Check each line of the material below for "LODI" and copy those where it appears.

□ □ □ □ □ □ □

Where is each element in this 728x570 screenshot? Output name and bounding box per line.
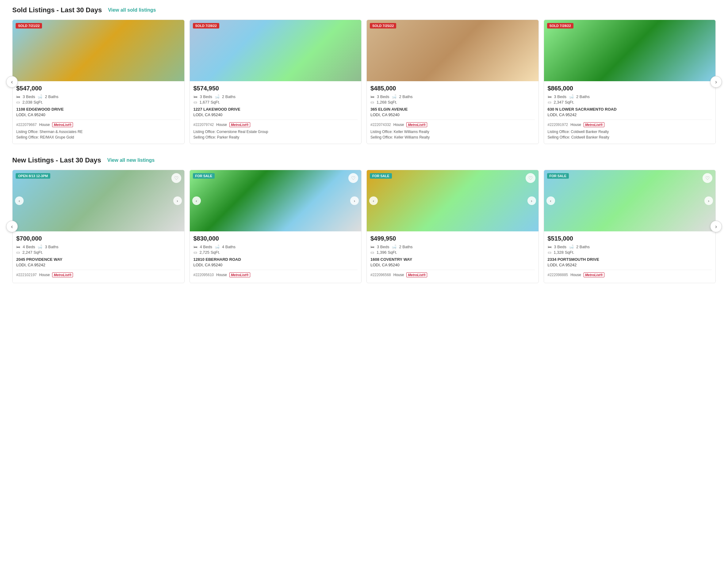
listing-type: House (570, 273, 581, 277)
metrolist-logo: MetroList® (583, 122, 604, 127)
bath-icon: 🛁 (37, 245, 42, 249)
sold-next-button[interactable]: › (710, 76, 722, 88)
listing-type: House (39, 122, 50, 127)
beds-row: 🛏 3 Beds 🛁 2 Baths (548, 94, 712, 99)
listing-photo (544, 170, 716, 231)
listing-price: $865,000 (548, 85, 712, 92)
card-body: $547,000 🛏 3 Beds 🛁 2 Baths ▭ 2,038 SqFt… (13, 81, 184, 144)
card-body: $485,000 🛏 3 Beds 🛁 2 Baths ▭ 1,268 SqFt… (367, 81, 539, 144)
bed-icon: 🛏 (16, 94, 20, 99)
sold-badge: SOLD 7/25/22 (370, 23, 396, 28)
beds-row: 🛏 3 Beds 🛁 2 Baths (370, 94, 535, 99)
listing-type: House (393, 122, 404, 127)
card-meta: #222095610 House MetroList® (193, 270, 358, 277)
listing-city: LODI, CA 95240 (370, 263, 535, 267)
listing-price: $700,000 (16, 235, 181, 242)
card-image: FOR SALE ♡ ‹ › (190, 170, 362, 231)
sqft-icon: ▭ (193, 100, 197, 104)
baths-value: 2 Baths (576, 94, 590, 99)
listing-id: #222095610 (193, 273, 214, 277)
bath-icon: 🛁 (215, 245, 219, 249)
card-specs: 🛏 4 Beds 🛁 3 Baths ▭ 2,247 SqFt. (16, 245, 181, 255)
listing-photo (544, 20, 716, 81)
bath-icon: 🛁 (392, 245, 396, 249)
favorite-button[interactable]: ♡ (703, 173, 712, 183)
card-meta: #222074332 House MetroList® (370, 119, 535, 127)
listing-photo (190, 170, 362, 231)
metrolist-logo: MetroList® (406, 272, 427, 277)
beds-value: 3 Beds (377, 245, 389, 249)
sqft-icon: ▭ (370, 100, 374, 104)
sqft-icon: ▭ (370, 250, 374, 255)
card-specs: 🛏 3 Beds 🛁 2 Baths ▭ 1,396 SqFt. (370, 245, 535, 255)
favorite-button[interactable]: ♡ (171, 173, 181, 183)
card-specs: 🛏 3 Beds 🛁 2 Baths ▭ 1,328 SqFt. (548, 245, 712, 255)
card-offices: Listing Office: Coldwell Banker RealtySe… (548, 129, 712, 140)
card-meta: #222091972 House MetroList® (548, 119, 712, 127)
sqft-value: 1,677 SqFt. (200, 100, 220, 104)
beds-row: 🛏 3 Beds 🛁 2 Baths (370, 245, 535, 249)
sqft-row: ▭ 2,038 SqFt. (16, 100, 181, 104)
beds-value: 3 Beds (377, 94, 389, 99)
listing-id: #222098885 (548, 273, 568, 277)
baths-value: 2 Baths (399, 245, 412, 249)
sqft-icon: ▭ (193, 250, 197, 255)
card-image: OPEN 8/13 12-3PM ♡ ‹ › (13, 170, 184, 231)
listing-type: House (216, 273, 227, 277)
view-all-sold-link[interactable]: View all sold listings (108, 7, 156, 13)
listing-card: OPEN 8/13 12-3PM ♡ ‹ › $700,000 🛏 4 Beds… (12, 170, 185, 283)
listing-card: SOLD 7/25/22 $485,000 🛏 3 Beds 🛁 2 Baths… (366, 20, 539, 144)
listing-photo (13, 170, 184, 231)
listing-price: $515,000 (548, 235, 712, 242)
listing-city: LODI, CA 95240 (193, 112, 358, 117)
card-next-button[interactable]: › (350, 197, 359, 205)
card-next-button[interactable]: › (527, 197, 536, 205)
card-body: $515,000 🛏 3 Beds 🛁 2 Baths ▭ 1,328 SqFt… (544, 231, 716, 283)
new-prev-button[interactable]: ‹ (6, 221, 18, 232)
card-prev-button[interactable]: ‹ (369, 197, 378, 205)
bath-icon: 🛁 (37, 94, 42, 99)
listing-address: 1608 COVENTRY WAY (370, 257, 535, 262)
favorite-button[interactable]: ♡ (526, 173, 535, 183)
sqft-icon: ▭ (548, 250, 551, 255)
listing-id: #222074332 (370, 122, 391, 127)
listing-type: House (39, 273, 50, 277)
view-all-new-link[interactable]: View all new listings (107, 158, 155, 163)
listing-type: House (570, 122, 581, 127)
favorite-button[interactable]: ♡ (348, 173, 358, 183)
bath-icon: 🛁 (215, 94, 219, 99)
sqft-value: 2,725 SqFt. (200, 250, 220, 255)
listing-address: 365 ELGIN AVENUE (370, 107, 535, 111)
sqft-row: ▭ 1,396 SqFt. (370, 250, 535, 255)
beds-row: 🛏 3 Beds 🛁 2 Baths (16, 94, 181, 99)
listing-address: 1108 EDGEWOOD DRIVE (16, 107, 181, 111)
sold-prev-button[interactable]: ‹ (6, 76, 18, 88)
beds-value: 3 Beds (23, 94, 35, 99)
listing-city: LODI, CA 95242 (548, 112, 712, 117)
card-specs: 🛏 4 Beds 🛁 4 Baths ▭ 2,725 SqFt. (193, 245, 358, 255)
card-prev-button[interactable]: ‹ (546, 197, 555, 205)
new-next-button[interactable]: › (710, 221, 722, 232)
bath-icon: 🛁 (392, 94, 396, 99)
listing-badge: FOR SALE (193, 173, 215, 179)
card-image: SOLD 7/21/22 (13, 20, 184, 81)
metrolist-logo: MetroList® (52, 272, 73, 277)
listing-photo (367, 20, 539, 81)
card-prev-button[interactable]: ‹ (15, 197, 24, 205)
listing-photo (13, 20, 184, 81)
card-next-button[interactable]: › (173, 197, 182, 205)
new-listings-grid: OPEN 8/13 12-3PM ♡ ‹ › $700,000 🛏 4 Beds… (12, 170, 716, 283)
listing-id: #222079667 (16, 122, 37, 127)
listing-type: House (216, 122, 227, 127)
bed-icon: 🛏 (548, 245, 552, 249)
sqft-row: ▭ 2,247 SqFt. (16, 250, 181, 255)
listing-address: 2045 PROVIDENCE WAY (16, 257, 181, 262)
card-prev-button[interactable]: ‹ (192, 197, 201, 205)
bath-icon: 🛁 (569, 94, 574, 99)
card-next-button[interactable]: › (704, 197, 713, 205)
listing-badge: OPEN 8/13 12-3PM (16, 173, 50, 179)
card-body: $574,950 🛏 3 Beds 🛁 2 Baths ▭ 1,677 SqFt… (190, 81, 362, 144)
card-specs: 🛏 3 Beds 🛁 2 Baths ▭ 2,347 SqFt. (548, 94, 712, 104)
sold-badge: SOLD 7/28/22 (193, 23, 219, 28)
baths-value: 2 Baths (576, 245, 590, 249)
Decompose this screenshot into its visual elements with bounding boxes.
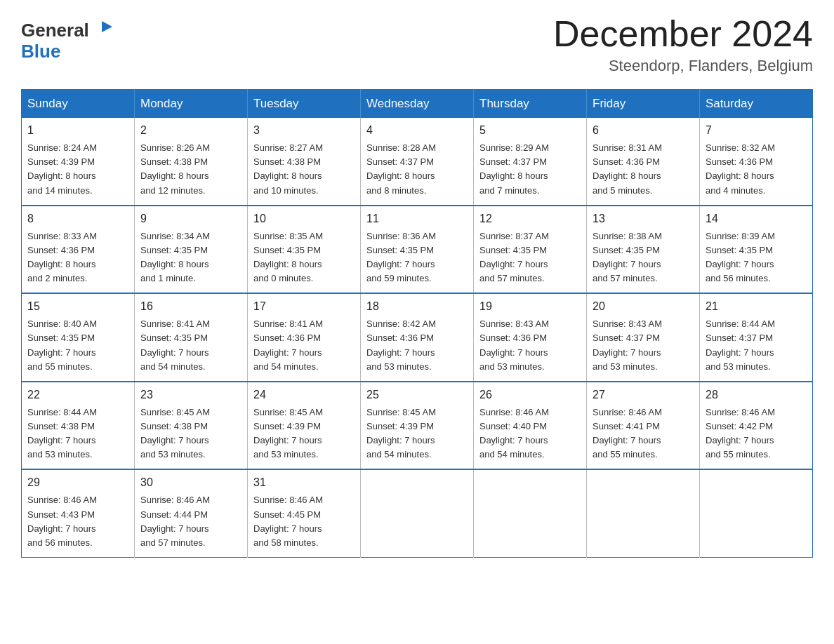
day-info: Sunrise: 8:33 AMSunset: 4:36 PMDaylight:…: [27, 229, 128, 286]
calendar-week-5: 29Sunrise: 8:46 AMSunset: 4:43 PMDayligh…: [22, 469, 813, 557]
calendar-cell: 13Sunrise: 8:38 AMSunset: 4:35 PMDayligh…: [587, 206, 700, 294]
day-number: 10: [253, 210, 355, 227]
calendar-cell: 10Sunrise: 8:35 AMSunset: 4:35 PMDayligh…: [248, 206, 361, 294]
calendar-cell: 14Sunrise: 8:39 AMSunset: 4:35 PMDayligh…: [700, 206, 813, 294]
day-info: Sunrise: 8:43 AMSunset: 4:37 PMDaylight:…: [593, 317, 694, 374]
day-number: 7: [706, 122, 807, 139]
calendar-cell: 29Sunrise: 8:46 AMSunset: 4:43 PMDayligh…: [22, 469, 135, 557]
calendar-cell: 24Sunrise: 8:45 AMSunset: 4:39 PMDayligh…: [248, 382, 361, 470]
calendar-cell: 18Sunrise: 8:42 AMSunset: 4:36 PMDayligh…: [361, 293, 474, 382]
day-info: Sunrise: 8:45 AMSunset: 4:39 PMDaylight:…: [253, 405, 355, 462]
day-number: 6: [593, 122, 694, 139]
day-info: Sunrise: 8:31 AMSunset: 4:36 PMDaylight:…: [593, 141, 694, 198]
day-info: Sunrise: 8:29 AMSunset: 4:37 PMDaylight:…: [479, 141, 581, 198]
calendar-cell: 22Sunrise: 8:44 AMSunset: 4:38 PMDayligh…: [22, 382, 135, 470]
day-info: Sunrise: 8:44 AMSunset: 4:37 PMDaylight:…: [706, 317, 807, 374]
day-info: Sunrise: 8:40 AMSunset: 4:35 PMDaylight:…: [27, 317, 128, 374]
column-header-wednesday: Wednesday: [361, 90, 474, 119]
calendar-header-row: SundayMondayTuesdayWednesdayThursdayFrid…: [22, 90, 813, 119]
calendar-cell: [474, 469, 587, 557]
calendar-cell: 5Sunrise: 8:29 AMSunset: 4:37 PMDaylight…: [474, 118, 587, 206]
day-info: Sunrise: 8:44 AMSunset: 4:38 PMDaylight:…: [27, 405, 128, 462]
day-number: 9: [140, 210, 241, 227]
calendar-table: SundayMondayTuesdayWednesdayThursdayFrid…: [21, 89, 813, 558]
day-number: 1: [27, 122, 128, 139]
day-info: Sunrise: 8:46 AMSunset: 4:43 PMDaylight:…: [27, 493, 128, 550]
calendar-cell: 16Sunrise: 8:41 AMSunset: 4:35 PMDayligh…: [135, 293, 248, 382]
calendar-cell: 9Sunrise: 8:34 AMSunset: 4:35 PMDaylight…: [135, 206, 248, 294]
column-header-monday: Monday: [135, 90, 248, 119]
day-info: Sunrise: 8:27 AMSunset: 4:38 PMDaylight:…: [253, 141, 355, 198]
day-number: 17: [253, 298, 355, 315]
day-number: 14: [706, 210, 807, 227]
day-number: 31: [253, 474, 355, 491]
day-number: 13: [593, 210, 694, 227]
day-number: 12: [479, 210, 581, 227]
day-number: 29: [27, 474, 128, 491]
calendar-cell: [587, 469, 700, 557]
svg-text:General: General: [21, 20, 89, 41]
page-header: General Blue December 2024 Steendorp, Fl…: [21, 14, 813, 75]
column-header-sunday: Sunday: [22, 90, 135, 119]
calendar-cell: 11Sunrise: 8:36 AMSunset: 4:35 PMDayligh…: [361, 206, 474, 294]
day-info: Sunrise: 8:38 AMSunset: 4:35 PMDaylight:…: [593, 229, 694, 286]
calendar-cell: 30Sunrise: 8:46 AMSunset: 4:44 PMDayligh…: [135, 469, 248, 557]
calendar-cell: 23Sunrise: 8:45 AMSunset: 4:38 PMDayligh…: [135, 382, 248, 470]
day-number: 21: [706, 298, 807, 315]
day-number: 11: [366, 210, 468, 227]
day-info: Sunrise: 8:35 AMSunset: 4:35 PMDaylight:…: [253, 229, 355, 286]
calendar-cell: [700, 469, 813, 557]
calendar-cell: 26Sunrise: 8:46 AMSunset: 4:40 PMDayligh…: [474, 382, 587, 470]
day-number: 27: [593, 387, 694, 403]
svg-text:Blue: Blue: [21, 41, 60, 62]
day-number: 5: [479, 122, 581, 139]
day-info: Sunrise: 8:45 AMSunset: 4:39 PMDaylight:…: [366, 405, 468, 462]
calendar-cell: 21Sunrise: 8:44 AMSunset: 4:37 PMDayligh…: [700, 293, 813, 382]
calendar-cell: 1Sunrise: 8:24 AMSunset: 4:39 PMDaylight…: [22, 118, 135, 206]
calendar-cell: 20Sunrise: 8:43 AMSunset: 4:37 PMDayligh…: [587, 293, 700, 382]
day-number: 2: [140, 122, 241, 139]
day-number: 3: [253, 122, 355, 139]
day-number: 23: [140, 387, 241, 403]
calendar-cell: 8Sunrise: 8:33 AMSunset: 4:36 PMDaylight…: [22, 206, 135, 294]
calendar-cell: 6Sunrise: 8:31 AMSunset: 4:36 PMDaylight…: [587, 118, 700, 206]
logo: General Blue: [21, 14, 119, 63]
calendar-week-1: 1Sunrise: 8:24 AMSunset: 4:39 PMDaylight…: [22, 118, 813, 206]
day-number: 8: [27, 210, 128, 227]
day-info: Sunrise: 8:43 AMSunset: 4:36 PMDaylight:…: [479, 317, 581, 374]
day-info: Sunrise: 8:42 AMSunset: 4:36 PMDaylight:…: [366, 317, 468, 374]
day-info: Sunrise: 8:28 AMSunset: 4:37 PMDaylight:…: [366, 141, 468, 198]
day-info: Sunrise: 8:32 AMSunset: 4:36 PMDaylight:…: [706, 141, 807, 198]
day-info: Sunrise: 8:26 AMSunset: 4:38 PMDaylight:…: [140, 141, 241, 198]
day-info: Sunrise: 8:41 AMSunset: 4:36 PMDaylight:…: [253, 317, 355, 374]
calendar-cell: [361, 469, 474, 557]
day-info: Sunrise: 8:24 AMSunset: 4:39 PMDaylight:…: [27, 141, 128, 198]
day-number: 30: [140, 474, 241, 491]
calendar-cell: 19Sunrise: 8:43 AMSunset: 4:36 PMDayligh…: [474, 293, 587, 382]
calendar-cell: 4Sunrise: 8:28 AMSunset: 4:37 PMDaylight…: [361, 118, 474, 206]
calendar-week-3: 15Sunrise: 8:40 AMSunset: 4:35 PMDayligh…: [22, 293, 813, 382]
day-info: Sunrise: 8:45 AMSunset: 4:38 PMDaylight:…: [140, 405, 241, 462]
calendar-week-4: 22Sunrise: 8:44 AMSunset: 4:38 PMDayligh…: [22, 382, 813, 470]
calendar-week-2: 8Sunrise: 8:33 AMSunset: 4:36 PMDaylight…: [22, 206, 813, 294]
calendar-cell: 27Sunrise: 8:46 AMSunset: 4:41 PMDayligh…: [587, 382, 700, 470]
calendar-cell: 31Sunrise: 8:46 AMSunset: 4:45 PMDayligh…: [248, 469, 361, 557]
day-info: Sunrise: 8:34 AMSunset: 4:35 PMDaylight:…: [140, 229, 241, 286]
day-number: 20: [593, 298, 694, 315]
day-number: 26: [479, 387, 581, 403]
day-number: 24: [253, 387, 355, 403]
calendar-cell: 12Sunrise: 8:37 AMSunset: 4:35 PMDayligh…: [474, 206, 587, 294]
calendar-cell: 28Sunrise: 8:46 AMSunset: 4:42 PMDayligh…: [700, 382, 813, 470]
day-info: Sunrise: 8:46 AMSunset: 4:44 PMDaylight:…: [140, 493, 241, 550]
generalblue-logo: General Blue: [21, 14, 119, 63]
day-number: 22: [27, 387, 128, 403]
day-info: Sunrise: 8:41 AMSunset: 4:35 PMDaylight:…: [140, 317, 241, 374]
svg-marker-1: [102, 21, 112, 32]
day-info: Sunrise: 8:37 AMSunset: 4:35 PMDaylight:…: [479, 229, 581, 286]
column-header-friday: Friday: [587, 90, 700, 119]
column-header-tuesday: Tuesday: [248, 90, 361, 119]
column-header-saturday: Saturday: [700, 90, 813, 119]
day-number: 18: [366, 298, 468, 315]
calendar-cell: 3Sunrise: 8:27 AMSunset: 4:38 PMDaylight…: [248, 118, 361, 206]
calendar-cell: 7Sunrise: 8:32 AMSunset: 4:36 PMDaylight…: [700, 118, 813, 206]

□ □ □ □ □ □ □

#### WRITTEN RESPONSE
listing-city: LODI, CA 95240 (370, 263, 535, 267)
listing-city: LODI, CA 95240 (193, 112, 358, 117)
listing-city: LODI, CA 95242 (548, 112, 712, 117)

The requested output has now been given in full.